Además, en la ronda de conversaciones en Washington, mediada por la administración Trump, ambas delegaciones han pactado la evacuación de todos los miembros de Hezbolá de la zona sur de Líbano, tomando como referencia la franja del río Litani, en aras de garantizar la protección de Israel. De hecho, han acordado avanzar "rápidamente" en la creación de "zonas piloto" en las que las fuerzas armadas libanesas asumirán el control exclusivo del territorio, excluyendo así a la milicia chií y a cualquier otro actor "no estatal".

"El futuro de la relación entre Israel y Líbano debe ser decidido por los dos gobiernos soberanos", se ha hecho constar en un comunicado conjunto difundido a través del departamento de Estado de Estados Unidos, en el que también se pone de manifiesto el rechazo a cualquier intento de "tomar como rehén el futuro de Líbano". Esta crítica no solo se dirige a Hezbolá, sino también a Irán y a sus "actividades" enfocadas a "socavar la estabilidad" de todo Oriente Próximo.

En esta negociación, que da continuidad al diálogo iniciado el pasado 29 de mayo, las partes se han comprometido a continuar con conversaciones "directas" y a volver a verse dentro de tres semanas con el objetivo de sellar un acuerdo integral de convivencia entre los dos países mediterráneos.

Hezbolá y las fronteras, sobre la mesa

Las conversaciones entre ambos países giraron en torno a las principales preocupaciones para los gobiernos de Joseph Aoun —específicamente el respeto a sus fronteras— y Benjamin Netanyahu —los ataques de Hezbolá contra su territorio—.

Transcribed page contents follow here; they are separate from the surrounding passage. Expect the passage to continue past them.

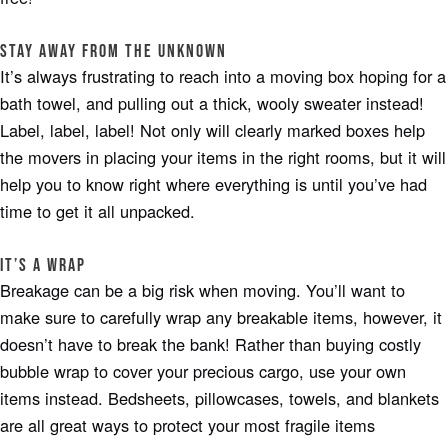
Stay away from the Unknown
It’s always frustrating to reach into a moving box hoping for a
bath towel, and pulling out a thick, wooly sweater instead!
Label, label, label! Not only will clearly marked boxes help
the movers in placing your items in the right rooms, but it will
help you to know right where everything is until you’ve had
time to get it all unpacked.
It’s A Wrap
Breakage can be a big risk when moving. You’ll want to
make sure to carefully wrap any breakable items, however, it
doesn’t have to break the bank! Rather than buying costly
bubble wrap to cover your precious cargo, use your own
items instead. Bedsheets, pillowcases, towels, and blankets
are all great ways to protect your most fragile items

Por parte de Beirut, la apelación al "respeto" de sus límites ha venido acompañado de un refuerzo de su compromiso en materia terrorista. Así, se ha comprometido a reforzar sus fuerzas armadas con el apoyo de Estados Unidos, a fin de ejercer un control efectivo sobre todo el país. Mientras tanto, Tel Aviv ha incidido en la importancia de desmantelar la milicia chií y ha recalcado que la duración del armisticio depende "totalmente" de que cese sus ataques y se disuelva.

Como parte que ha auspiciado las conversaciones, Washington ha recalcado su "apoyo constante a ambos gobiernos" para que "ejerzan su soberanía", pero ha dejado claro que cualquier acuerdo para el cese de hostilidades "debe alcanzarse directamente entre los dos gobiernos, con la mediación de Estados Unidos, y no a través de ninguna vía paralela".

Críticas del gobierno de Israel

Una vez conocido el acuerdo, el ministro de Seguridad Nacional de Israel, el ultraderechista Itamar Ben Gvir, ha considerado que se trata de "un grave error", toda vez que pactar con un estado que es "socio de Hezbolá" solo contribuirá a su fortalecimiento.

"Hay momentos en que es necesario saber decir no, incluso al presidente de Estados Unidos, y si no lo hacemos nos encontraremos con Hezbolá la próxima vez, cuando sea mucho más fuerte y peligroso", ha alertado a través de sus redes sociales, para incidir en que Netanyahu debió rechazar este tipo de acuerdos. "Debió haber dicho a Trump: Le queremos y le apreciamos, pero Israel es un estado soberano e independiente y no puede aceptar el fortalecimiento de una organización terrorista y su existencia en nuestra frontera`", ha esgrimido, antes de reclamar que la decisión se someta a votación en el seno del ejecutivo israelí.

Con esta publicación a través de sus redes sociales, Ben Gvir, el ministro israelí que protagonizó un video humillando a los activistas de la Flotilla que habían sido detenidos, retoma su reivindicación de "dar un golpe en la mesa de Trump" de cara a emprender "una guerra masiva" contra Líbano.

Las últimas hostilidades a gran escala de Israel contra su vecino del norte estallaron el pasado 2 de marzo, cuando Hezbolá lanzó proyectiles contra territorio israelí en represalia por el asesinato del entonces líder supremo de Irán, el ayatolá Alí Jamenei, en la ofensiva lanzada días antes por Israel y Estados Unidos contra la república islámica. Desde entonces, los ataques del ejército del país hebreo dejan más de 3.500 muertos y más de 10.000 heridos en suelo libanés.